He had been recently mugged and pistol-whipped in his Chicago apartment building, but otherwise was his bubbly, cherubic self.

  Though Radcliffe has a reputation for tall tales, I have checked the stories he told me, both with other players and with newspaper files. The following story is essentially correct.

  Ted “Double Duty” Radcliffe Speaks . . .

  Damon Runyon gave me that nickname. He was a great fellow. He said I was the most versatile man he’d ever seen. He saw me and Satchel Paige pitch a doubleheader in Yankee Stadium in 1932. I caught Satchel in the first game and we won it 5–0, then I pitched the second game and won it 4–0. The next day when the paper came out, Runyon wrote: “It was worth the admission price of two to see Double Duty out there in action.” So from that day on they called me “Double Duty.”

  That was 1932 with the Pittsburgh Crawfords.
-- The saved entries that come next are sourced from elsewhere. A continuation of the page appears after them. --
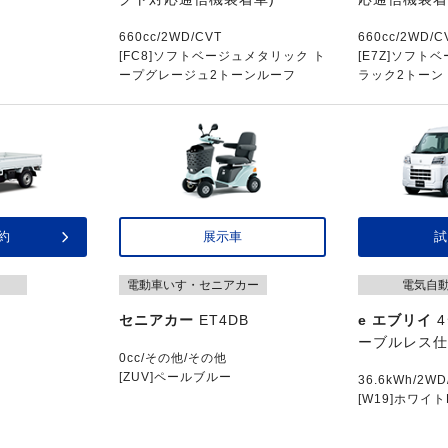
660cc/2WD/CVT
660cc/2WD/C
[FC8]ソフトベージュメタリック ト
[E7Z]ソフト
ープグレージュ2トーンルーフ
ラック2トーン
約
展示車
試
電動車いす・セニアカー
電気自
セニアカー
ET4DB
e エブリイ
4
ーブルレス仕
0cc/その他/その他
[ZUV]ペールブルー
36.6kWh/2WD
[W19]ホワイト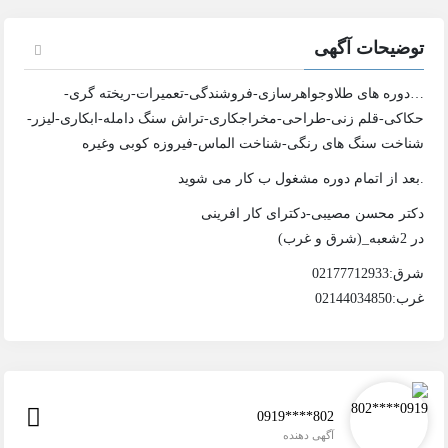
توضیحات آگهی
…دوره های طلاوجواهرسازی-فروشندگی-تعمیرات-ریخته گری-
حکاکی-قلم زنی-طراحی-مخراجکاری-تراش سنگ دامله-ابکاری-لیزر-
شناخت سنگ های رنگی-شناخت الماس-فیروزه کوبی وغیره
.بعد از اتمام دوره مشغول ب کار می شوید
دکتر محسن مصیبی-دکترای کار افرینی
در 2شعبه_(شرق و غرب)
شرق:02177712933
غرب:02144034850
0919****802
آگهی دهنده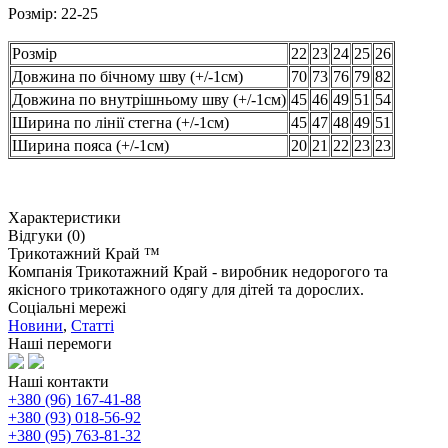
Розмір: 22-25
Розмір
22
23
24
25
26
Довжина по бічному шву (+/-1см)
70
73
76
79
82
Довжина по внутрішньому шву (+/-1см)
45
46
49
51
54
Ширина по лінії стегна (+/-1см)
45
47
48
49
51
Ширина пояса (+/-1см)
20
21
22
23
23
Характеристики
Відгуки (0)
Трикотажний Край ™
Компанія Трикотажний Край - виробник недорогого та
якісного трикотажного одягу для дітей та дорослих.
Соціальні мережі
Новини
,
Статті
Наші перемоги
Наші контакти
+380 (96) 167-41-88
+380 (93) 018-56-92
+380 (95) 763-81-32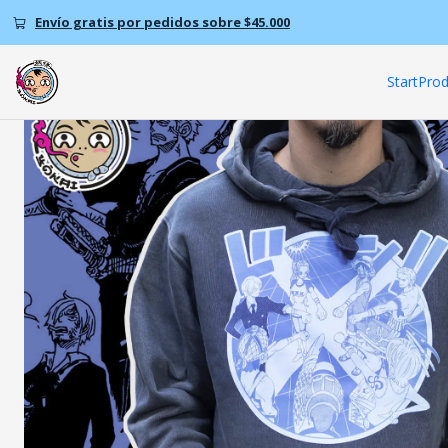
Home
Product
Envío gratis por pedidos sobre $45.000
Start
Prod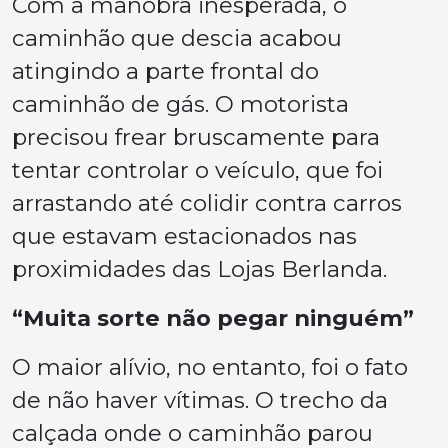
Com a manobra inesperada, o
caminhão que descia acabou
atingindo a parte frontal do
caminhão de gás. O motorista
precisou frear bruscamente para
tentar controlar o veículo, que foi
arrastando até colidir contra carros
que estavam estacionados nas
proximidades das Lojas Berlanda.
“Muita sorte não pegar ninguém”
O maior alívio, no entanto, foi o fato
de não haver vítimas. O trecho da
calçada onde o caminhão parou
That was the year I won sixteen straight—and I was pitching and catching—before I lost a game.

  I remember one game against the Brooklyn Bushwicks in Ebbets Field. We played before 16,000 people, more than the Dodgers could draw. Everybody was betting a lot of money ’cause Satchel was pitching the first game, but they beat Satchel 9–5. I came back the second game and shut them out 4–0. A fellow came up named Stewart—I heard he’d bet a lot of money. He used to follow us everywhere and bet on us. He gave me $200. He told me to keep $100 and buy the boys some beer with the rest. But nobody would accept anything, so I kept the whole 200.